(TASK TO COMPLETE):
Your answer must be an exact retyping of the line containing "Segment regions of right" and every line after it through the end of the records below, with no pictures and nothing else.

(DATASET RECORDS):
____

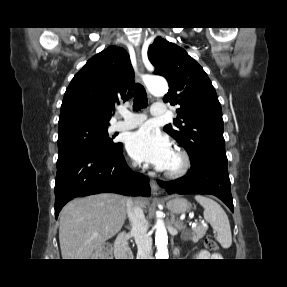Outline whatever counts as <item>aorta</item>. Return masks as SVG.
Instances as JSON below:
<instances>
[{
	"instance_id": "obj_1",
	"label": "aorta",
	"mask_w": 287,
	"mask_h": 287,
	"mask_svg": "<svg viewBox=\"0 0 287 287\" xmlns=\"http://www.w3.org/2000/svg\"><path fill=\"white\" fill-rule=\"evenodd\" d=\"M149 90L153 93L165 94L168 91L167 82L164 79H155L149 85ZM155 244L157 247L156 259H168V236L165 223L157 213V222L155 225Z\"/></svg>"
}]
</instances>
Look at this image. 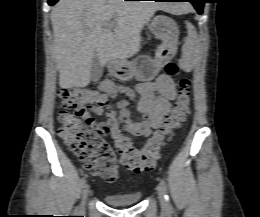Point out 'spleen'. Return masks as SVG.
<instances>
[{
  "label": "spleen",
  "mask_w": 260,
  "mask_h": 217,
  "mask_svg": "<svg viewBox=\"0 0 260 217\" xmlns=\"http://www.w3.org/2000/svg\"><path fill=\"white\" fill-rule=\"evenodd\" d=\"M186 28L188 36L182 46V53L184 58H189L195 52L198 43V36L195 27L188 21H186Z\"/></svg>",
  "instance_id": "3e777b00"
}]
</instances>
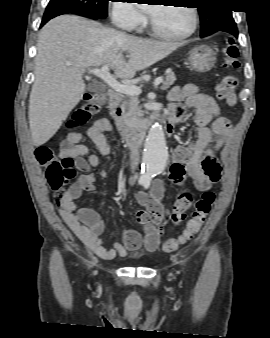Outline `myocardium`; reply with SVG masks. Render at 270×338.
Returning <instances> with one entry per match:
<instances>
[{
	"label": "myocardium",
	"mask_w": 270,
	"mask_h": 338,
	"mask_svg": "<svg viewBox=\"0 0 270 338\" xmlns=\"http://www.w3.org/2000/svg\"><path fill=\"white\" fill-rule=\"evenodd\" d=\"M187 8L190 10V12L192 14V27L189 31H187L185 33H181V34L164 33L156 27L154 20L152 19L151 15L149 14L148 19H149V26H150L151 33L156 37H159V38H162V39H167V40H182V39H186V38L192 36L198 28V12L195 8H193L189 5H187Z\"/></svg>",
	"instance_id": "1"
}]
</instances>
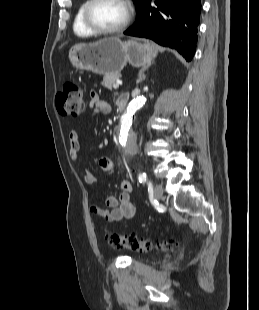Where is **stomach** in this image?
<instances>
[{"label":"stomach","mask_w":259,"mask_h":310,"mask_svg":"<svg viewBox=\"0 0 259 310\" xmlns=\"http://www.w3.org/2000/svg\"><path fill=\"white\" fill-rule=\"evenodd\" d=\"M157 53V48L151 43L122 42L117 37H109L95 43L72 46L69 59L77 69L106 75L119 74L127 63L133 67L148 66Z\"/></svg>","instance_id":"obj_1"}]
</instances>
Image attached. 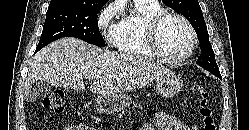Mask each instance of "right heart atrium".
<instances>
[{
    "instance_id": "right-heart-atrium-1",
    "label": "right heart atrium",
    "mask_w": 249,
    "mask_h": 130,
    "mask_svg": "<svg viewBox=\"0 0 249 130\" xmlns=\"http://www.w3.org/2000/svg\"><path fill=\"white\" fill-rule=\"evenodd\" d=\"M117 12V5L115 3H110L105 6L97 17L98 28L106 33V36L111 39L116 24L114 23V18Z\"/></svg>"
}]
</instances>
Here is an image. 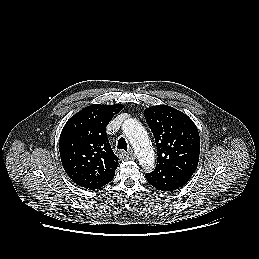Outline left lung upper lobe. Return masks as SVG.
Masks as SVG:
<instances>
[{
  "instance_id": "obj_1",
  "label": "left lung upper lobe",
  "mask_w": 259,
  "mask_h": 259,
  "mask_svg": "<svg viewBox=\"0 0 259 259\" xmlns=\"http://www.w3.org/2000/svg\"><path fill=\"white\" fill-rule=\"evenodd\" d=\"M144 114L157 147L155 170L172 171L189 180L200 154V137L194 122L168 105L149 107Z\"/></svg>"
}]
</instances>
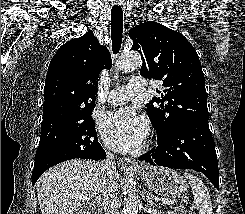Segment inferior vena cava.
Wrapping results in <instances>:
<instances>
[{
    "label": "inferior vena cava",
    "instance_id": "602c4592",
    "mask_svg": "<svg viewBox=\"0 0 245 214\" xmlns=\"http://www.w3.org/2000/svg\"><path fill=\"white\" fill-rule=\"evenodd\" d=\"M101 172L108 178L104 183L102 206L105 214H119V198L117 182L113 181L112 175L116 173V163L111 153L107 154V158L99 163Z\"/></svg>",
    "mask_w": 245,
    "mask_h": 214
}]
</instances>
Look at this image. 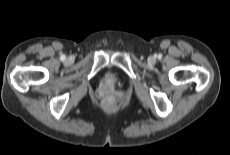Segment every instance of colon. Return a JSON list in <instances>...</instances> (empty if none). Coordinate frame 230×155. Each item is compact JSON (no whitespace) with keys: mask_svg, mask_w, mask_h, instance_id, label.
<instances>
[{"mask_svg":"<svg viewBox=\"0 0 230 155\" xmlns=\"http://www.w3.org/2000/svg\"><path fill=\"white\" fill-rule=\"evenodd\" d=\"M111 103V101L110 100H108V104H110Z\"/></svg>","mask_w":230,"mask_h":155,"instance_id":"1","label":"colon"}]
</instances>
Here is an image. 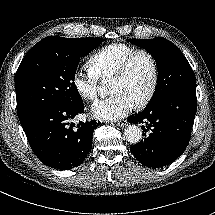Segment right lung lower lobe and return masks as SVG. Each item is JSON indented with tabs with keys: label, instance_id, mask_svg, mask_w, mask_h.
I'll list each match as a JSON object with an SVG mask.
<instances>
[{
	"label": "right lung lower lobe",
	"instance_id": "98d812e1",
	"mask_svg": "<svg viewBox=\"0 0 215 215\" xmlns=\"http://www.w3.org/2000/svg\"><path fill=\"white\" fill-rule=\"evenodd\" d=\"M83 111V103L77 106L51 103L19 117L30 147L43 164L69 170L84 161L92 148L93 131L101 123L79 122L74 130L70 121Z\"/></svg>",
	"mask_w": 215,
	"mask_h": 215
}]
</instances>
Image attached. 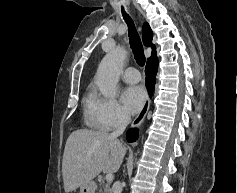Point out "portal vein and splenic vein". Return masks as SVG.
I'll return each mask as SVG.
<instances>
[{
	"label": "portal vein and splenic vein",
	"mask_w": 237,
	"mask_h": 193,
	"mask_svg": "<svg viewBox=\"0 0 237 193\" xmlns=\"http://www.w3.org/2000/svg\"><path fill=\"white\" fill-rule=\"evenodd\" d=\"M114 178L113 174L112 173H107L106 176H105V179L107 181H112Z\"/></svg>",
	"instance_id": "1"
}]
</instances>
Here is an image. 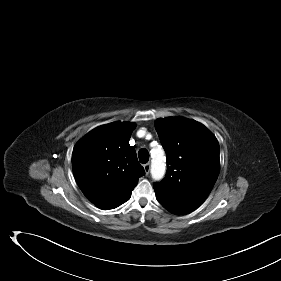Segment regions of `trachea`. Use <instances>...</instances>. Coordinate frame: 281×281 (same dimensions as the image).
Returning a JSON list of instances; mask_svg holds the SVG:
<instances>
[{"label":"trachea","instance_id":"3493384b","mask_svg":"<svg viewBox=\"0 0 281 281\" xmlns=\"http://www.w3.org/2000/svg\"><path fill=\"white\" fill-rule=\"evenodd\" d=\"M139 161L143 164L147 163L149 160V152L147 149H140L138 152Z\"/></svg>","mask_w":281,"mask_h":281}]
</instances>
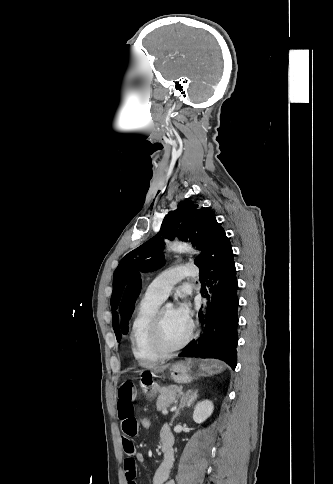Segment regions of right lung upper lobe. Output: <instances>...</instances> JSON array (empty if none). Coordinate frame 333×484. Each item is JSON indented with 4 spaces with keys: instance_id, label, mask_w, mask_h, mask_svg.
<instances>
[{
    "instance_id": "obj_1",
    "label": "right lung upper lobe",
    "mask_w": 333,
    "mask_h": 484,
    "mask_svg": "<svg viewBox=\"0 0 333 484\" xmlns=\"http://www.w3.org/2000/svg\"><path fill=\"white\" fill-rule=\"evenodd\" d=\"M140 289L141 278L140 275L137 274L131 279L120 306V313L122 317L121 328L123 332L125 330V327L127 326V320L130 319L133 312L134 304L140 292Z\"/></svg>"
}]
</instances>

____

(EXERCISE RESULT):
Segment regions of right lung upper lobe. Output: <instances>...</instances> JSON array (empty if none). Coordinate frame 333×484. Each item is JSON indented with 4 spaces with keys: instance_id, label, mask_w, mask_h, mask_svg.
<instances>
[{
    "instance_id": "obj_1",
    "label": "right lung upper lobe",
    "mask_w": 333,
    "mask_h": 484,
    "mask_svg": "<svg viewBox=\"0 0 333 484\" xmlns=\"http://www.w3.org/2000/svg\"><path fill=\"white\" fill-rule=\"evenodd\" d=\"M140 289L141 278L140 275L137 274L131 279L120 306V313L122 317L121 328L123 332L125 330V327L127 326V320L130 319L133 312L134 304L140 292Z\"/></svg>"
}]
</instances>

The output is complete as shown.